10094    9:37:55 AM     SQL    1433 (0x599)    WFE    49346 (0xC0C2)    TDS    TDS:Response, SPID = 117, PacketID = 1, Flags=…AP…, SrcPort=1433, DstPort=49346, PayloadLen=61, Seq=438404416 – 438404477, Ack=3198716985, Win=255

10188    9:37:55 AM     WFE    49346 (0xC0C2)    SQL    1433 (0x599)    TCP    TCP:Flags=…A…., PayloadLen=0, Seq=3198716985, Ack=438404477, Win=509

To me, it looked like clean SQL traffic, moving quickly and without errors. All good so I needed to look elsewhere. To move on, it’s important to know what other types of things will happen when using SharePoint. Other than the SQL traffic, the WFE will also have to communicate with the client, perform name resolution and communicate with a domain controller. I first applied the filter “dns or nbtns” (Again, this was Network Monitor, although I typically use multiple tools for my analysis) and again, everything looked “clean.” I then moved on to examine the authentication traffic. I applied the filter “Kerberosv5” and lo and behold, the issue jumped right out to me. Appearing over and over in the trace was this:

97    9:38:46 AM     0.0000000    WFE    52882 (0xCE92)    DC    88 (0x58)    TCP    TCP:Flags=……S., SrcPort=52882, DstPort=Kerberos(88), PayloadLen=0, Seq=2542638417, Ack=0, Win=8192 ( Negotiating scale factor 0x8 ) = 8192

98    9:38:46 AM     0.0004965    DC    88 (0x58)    WFE    52882 (0xCE92)    TCP    TCP:Flags=…A..S., SrcPort=Kerberos(88), DstPort=52882, PayloadLen=0, Seq=4098142762, Ack=2542638418, Win=65535 ( Negotiated scale factor 0x1 ) = 131070

99    9:38:46 AM     0.0000200    WFE    52882 (0xCE92)    DC    88 (0x58)    TCP    TCP:Flags=…A…., SrcPort=52882, DstPort=Kerberos(88), PayloadLen=0, Seq=2542638418, Ack=4098142763, Win=513 (scale factor 0x8) = 131328

100    9:38:46 AM     0.0000599    WFE    52882 (0xCE92)    DC    88 (0x58)    KerberosV5    KerberosV5:AS Request Cname: farmsvc Realm: CONTOSO.COM Sname: krbtgt/CONTOSO.COM

102    9:38:46 AM     0.0022497    DC    88 (0x58)    WFE    52882 (0xCE92)    KerberosV5    KerberosV5:KRB_ERROR – KDC_ERR_CLIENT_REVOKED (18)
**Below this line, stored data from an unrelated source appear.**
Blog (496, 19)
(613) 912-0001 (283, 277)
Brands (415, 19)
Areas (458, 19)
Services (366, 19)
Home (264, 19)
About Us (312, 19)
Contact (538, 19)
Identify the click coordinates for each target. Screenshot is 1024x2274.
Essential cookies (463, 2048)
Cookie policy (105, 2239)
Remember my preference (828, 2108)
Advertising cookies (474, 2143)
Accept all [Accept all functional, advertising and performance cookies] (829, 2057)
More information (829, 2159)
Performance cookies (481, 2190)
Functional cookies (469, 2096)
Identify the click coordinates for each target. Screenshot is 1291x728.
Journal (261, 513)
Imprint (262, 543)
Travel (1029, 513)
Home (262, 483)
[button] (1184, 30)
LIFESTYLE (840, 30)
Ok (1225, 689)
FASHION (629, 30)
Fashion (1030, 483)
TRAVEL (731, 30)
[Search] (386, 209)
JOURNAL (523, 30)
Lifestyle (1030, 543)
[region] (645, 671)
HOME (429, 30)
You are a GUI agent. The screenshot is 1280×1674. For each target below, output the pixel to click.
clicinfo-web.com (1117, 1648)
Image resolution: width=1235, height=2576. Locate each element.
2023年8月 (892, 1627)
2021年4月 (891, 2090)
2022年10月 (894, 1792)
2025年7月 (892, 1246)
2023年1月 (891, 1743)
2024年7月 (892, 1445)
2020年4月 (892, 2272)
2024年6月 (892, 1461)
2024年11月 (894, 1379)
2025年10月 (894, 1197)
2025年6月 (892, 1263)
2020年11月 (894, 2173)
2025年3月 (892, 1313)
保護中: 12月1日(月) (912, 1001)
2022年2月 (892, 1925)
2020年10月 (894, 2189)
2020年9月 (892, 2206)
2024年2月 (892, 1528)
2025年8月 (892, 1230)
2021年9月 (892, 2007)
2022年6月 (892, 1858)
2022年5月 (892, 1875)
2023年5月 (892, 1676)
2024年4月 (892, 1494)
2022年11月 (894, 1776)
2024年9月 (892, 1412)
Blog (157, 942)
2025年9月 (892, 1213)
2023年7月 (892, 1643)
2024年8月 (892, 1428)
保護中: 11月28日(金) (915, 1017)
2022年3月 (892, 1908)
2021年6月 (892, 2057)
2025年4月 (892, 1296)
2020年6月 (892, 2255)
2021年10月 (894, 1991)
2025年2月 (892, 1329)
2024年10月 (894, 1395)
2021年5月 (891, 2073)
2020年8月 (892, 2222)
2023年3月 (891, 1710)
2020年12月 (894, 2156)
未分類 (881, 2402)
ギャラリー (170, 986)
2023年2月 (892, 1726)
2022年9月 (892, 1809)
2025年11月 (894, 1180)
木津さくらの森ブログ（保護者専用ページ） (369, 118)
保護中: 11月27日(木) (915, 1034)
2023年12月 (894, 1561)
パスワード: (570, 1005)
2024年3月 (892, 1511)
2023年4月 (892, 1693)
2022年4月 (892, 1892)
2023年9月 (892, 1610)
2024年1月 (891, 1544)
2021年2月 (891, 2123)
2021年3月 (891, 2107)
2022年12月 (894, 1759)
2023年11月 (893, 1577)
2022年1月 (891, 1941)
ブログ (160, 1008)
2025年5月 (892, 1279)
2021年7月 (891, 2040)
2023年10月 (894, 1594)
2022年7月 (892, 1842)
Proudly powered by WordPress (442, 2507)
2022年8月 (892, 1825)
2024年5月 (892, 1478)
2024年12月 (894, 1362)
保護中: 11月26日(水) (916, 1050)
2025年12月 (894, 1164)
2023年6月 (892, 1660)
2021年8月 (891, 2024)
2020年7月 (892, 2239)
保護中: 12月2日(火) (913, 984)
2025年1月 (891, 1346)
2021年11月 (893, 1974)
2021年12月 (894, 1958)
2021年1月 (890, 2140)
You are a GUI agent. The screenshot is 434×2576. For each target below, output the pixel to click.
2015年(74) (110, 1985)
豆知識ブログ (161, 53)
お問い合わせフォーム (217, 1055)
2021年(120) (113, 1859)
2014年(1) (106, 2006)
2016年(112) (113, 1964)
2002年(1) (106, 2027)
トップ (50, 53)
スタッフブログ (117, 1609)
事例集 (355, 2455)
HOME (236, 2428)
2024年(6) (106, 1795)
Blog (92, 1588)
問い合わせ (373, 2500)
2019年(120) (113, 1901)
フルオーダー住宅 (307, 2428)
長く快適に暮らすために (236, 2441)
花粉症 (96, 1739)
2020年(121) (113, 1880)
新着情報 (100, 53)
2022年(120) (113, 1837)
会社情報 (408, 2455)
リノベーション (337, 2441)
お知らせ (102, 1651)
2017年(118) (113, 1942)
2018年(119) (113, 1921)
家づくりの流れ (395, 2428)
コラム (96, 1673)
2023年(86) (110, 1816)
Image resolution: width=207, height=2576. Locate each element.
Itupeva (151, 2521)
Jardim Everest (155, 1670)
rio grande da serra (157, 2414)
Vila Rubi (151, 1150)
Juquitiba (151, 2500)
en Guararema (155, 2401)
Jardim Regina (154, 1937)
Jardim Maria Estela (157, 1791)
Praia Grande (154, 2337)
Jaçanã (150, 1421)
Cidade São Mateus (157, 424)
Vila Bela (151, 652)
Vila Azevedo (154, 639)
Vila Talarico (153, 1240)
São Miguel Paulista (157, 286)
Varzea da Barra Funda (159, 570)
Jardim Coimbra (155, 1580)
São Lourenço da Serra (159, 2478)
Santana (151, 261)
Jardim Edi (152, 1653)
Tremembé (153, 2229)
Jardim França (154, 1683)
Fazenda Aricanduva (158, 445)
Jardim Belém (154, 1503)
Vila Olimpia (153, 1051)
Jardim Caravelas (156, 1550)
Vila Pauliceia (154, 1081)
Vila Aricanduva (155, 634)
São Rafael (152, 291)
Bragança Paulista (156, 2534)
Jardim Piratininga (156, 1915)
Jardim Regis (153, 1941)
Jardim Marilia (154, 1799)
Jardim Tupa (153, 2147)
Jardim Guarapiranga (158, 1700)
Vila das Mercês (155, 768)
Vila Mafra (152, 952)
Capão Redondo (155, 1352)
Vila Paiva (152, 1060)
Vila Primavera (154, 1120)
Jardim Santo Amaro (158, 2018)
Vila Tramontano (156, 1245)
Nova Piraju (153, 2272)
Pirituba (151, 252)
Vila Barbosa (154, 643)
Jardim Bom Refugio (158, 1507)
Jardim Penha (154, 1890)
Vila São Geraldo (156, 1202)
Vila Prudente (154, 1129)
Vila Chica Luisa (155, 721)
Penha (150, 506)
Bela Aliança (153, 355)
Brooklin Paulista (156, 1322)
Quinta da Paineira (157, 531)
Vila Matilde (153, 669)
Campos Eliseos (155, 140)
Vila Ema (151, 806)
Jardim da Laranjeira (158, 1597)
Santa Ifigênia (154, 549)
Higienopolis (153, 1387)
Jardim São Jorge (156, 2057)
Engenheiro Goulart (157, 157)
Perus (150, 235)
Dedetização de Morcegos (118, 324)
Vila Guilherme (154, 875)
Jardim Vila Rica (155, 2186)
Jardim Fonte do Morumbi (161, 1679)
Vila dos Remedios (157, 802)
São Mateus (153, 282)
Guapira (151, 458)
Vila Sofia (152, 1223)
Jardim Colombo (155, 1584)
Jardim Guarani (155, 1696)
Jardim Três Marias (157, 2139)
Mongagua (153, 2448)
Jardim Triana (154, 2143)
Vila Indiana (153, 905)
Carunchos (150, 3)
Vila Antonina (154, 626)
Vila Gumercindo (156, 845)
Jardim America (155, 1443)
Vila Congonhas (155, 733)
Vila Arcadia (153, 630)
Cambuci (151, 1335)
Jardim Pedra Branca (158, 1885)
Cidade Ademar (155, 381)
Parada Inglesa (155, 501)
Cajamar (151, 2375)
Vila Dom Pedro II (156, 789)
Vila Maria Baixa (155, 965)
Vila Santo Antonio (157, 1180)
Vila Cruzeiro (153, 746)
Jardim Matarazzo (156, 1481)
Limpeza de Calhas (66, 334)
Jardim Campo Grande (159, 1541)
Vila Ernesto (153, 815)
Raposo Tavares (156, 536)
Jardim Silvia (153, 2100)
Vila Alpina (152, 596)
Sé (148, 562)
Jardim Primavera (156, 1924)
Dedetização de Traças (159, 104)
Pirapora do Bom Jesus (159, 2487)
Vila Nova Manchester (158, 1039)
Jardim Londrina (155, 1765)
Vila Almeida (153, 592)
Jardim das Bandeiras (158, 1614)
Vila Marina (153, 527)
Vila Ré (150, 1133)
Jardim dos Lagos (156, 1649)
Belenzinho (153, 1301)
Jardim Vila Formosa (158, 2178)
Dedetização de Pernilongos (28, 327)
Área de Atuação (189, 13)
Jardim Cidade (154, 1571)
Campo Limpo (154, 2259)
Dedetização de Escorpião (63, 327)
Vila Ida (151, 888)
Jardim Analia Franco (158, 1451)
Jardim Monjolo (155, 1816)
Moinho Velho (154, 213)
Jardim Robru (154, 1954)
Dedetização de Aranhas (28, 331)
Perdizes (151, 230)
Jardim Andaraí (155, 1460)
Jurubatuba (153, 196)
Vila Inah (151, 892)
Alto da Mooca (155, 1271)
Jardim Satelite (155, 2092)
KRB_ERROR – KDC_ERR_CLIENT_REVOKED means that the client account has been locked out. We checked active directory and sure enough, the account used for the WFE service was locked. We then learned that they had recently changed the password for that service account, which resulted in said lockout. One thing to note about Network Monitor (and you can do this with Wireshark, as well) is that I actually had all Kerberos traffic highlighted in green so it stood out quickly.

So what did we learn? We know that if the trace had just been taken from the SQL server, I wouldn’t have found the issue. We also know that if the WFE trace had been filtered to just include SQL traffic or SQL and client traffic, I wouldn’t have found the issue. Remember, more is better! Even if I get gigabytes of captures, I can always parse them or break them into smaller, bite-sized (no pun intended) chunks for faster filtering. Happy tracing!